BGE 123 II 577 (12 December 1997)
Liability for collision between military and civilian aircraft; concept of unlawfulness in the military sphere.
The liability of the Confederation is governed by the Military Organisation (today: Military Act), not by the Aviation Act.
«In the case of personal injury, unlawfulness results, even without specific provisions being violated, from the fact that physical integrity is impaired without justification.»
#Jurisdiction and Procedure
Judgment 2E_4/2019 (28 October 2021)
Action against the Swiss Confederation under Art. 120 para. 1 lit. c FSCA; procedural questions.
Jurisdiction of the Federal Supreme Court as sole instance for federal liability actions and procedural course.
«Under Art. 120 para. 1 lit. c FSCA, the Federal Supreme Court has jurisdiction as sole instance to adjudicate claims for damages and satisfaction arising from the official activity of the persons exhaustively listed in Art. 1 para. 1 lit. a-c bis of the Responsibility Act.»

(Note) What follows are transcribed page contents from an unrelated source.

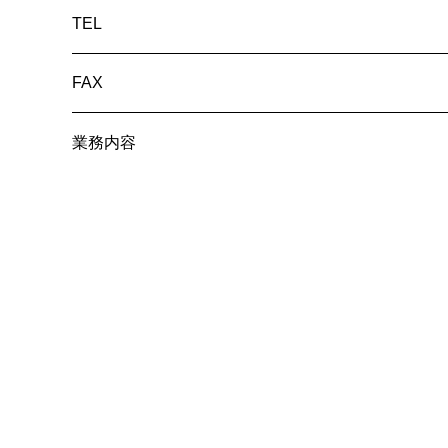
TEL
FAX
業務内容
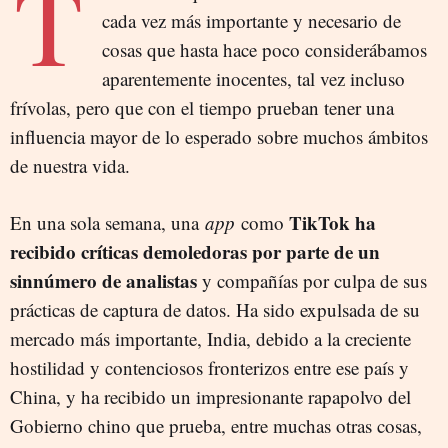
T
cada vez más importante y necesario de
cosas que hasta hace poco considerábamos
aparentemente inocentes, tal vez incluso
frívolas, pero que con el tiempo prueban tener una
influencia mayor de lo esperado sobre muchos ámbitos
de nuestra vida.
TikTok ha
En una sola semana, una
app
como
recibido críticas demoledoras por parte de un
sinnúmero de analistas
y compañías por culpa de sus
prácticas de captura de datos. Ha sido expulsada de su
mercado más importante, India, debido a la creciente
hostilidad y contenciosos fronterizos entre ese país y
China, y ha recibido un impresionante rapapolvo del
Gobierno chino que prueba, entre muchas otras cosas,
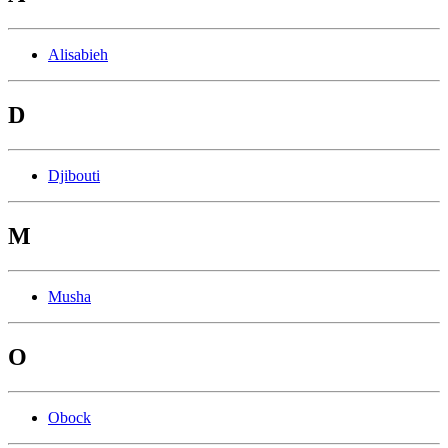
Alisabieh
D
Djibouti
M
Musha
O
Obock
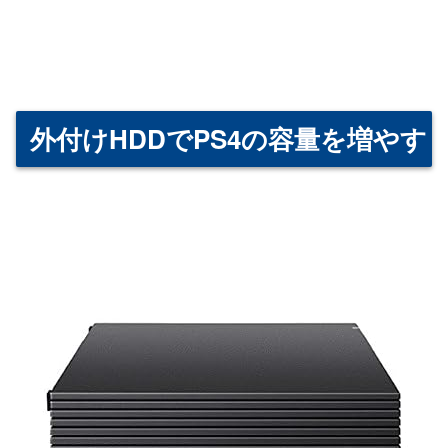
外付けHDDでPS4の容量を増やす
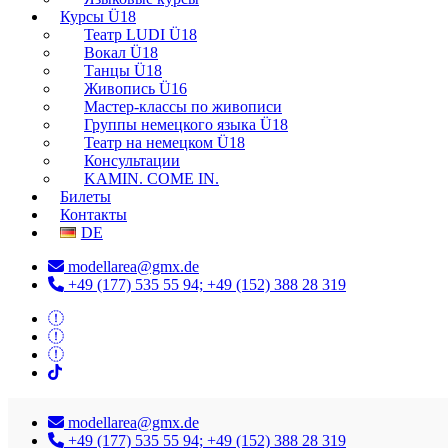
Курсы Ü18
Театр LUDI Ü18
Вокал Ü18
Танцы Ü18
Живопись Ü16
Мастер-классы по живописи
Группы немецкого языка Ü18
Театр на немецком Ü18
Консультации
KAMIN. COME IN.
Билеты
Контакты
DE
modellarea@gmx.de
+49 (177) 535 55 94; +49 (152) 388 28 319
modellarea@gmx.de
+49 (177) 535 55 94; +49 (152) 388 28 319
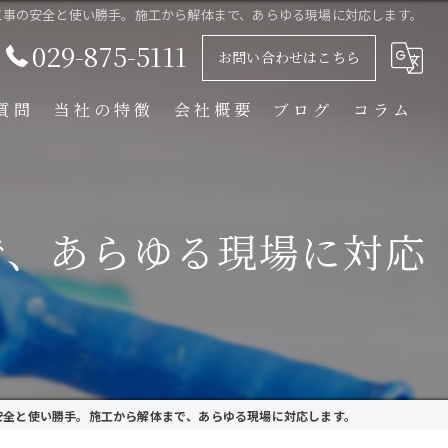
工事の安全と使い勝手。施工から解体まで、あらゆる現場に対応します。
029-875-5111
お問い合わせはこちら
質問
当社の特徴
会社概要
ブログ
コラム
足場解体工事
足場組立工事
で、あらゆる現場に対応
プラント工事
リース
外装塗装
安全と使い勝手。施工から解体まで、あらゆる現場に対応します。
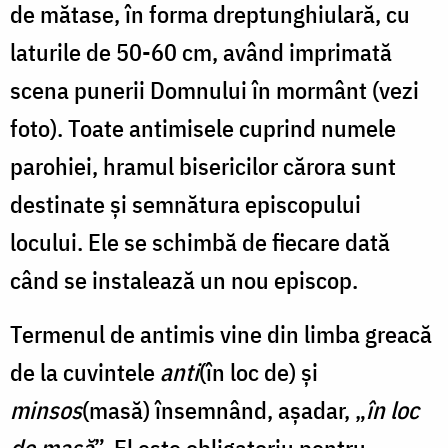
de mătase, în forma dreptunghiulară, cu
laturile de 50-60 cm, având imprimată
scena punerii Domnului în mormânt (vezi
foto). Toate antimisele cuprind numele
parohiei, hramul bisericilor cărora sunt
destinate și semnătura episcopului
locului. Ele se schimbă de fiecare dată
când se instalează un nou episcop.
Termenul de antimis vine din limba greacă
de la cuvintele
anti
(în loc de) și
minsos
(masă) însemnând, așadar, „
în loc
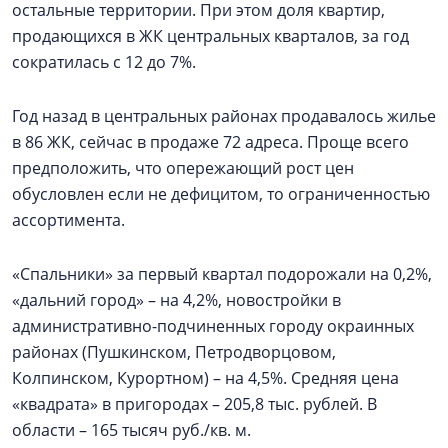
остальные территории. При этом доля квартир,
продающихся в ЖК центральных кварталов, за год
сократилась с 12 до 7%.
Год назад в центральных районах продавалось жилье
в 86 ЖК, сейчас в продаже 72 адреса. Проще всего
предположить, что опережающий рост цен
обусловлен если не дефицитом, то ограниченностью
ассортимента.
«Спальники» за первый квартал подорожали на 0,2%,
«дальний город» – на 4,2%, новостройки в
административно-подчиненных городу окраинных
районах (Пушкинском, Петродворцовом,
Колпинском, Курортном) – на 4,5%. Средняя цена
«квадрата» в пригородах – 205,8 тыс. рублей. В
области – 165 тысяч руб./кв. м.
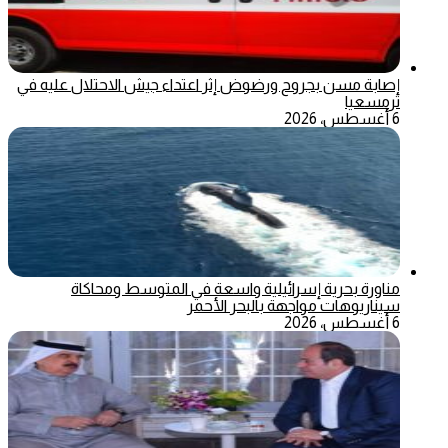
إصابة مسن بجروح ورضوض إثر اعتداء جيش الاحتلال عليه في
ترمسعيا
6 أغسطس، 2026
مناورة بحرية إسرائيلية واسعة في المتوسط ومحاكاة
سيناريوهات مواجهة بالبحر الأحمر
6 أغسطس، 2026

Judgment 2E_1/2018 (25 October 2019)
Federal liability in the tax area; procedure under Art. 120 FSCA.
State liability claims against the Confederation for erroneous tax assessment and their procedural treatment.
«The procedure for actions within the meaning of Art. 120 FSCA is governed, according to Art. 120 para. 3 FSCA, by the Federal Act on Federal Civil Procedure (FAFCP).»
#Special Areas
Judgment A-2699/2018 (28 March 2019)
Federal liability in the area of pension funds; information duties of PUBLICA.
Application of federal liability for errors in advice by bodies of the Confederation's pension fund.
«The Confederation is liable for damage unlawfully caused by its bodies in the performance of their official activities (Art. 146 Cst.).»
BGE 116 II 480 (31 July 1990)
Nuclear energy liability (Chernobyl case); liability of the Confederation under Art. 16 NLA.
Special regulation of federal liability in the field of nuclear energy and relationship to Art. 146 Cst.
«For the liability of the Confederation under Art. 16 para. 1 lit. d NLA, the same requirements apply as for nuclear installations in Switzerland.»
#Military Sphere
BGE 127 II 289 (24 July 2001)
Relationship of federal liability under the Military Act to military insurance.
Exclusion of liability under the Military Act when military insurance provides benefits.
«According to Art. 135 para. 3 MA, the liability of the Confederation in cases falling under other liability provisions is governed by those provisions.»
BGE 122 V 28 (19 June 1996)
Federal liability for consequences of medical precautions in military service; scope of liability.
Special regulation in the area of the Military Insurance Act and its relationship to general federal liability.
«Regarding the scope of federal liability for the consequences of medical precautions, there are special statutory regulations in the Military Insurance Act.»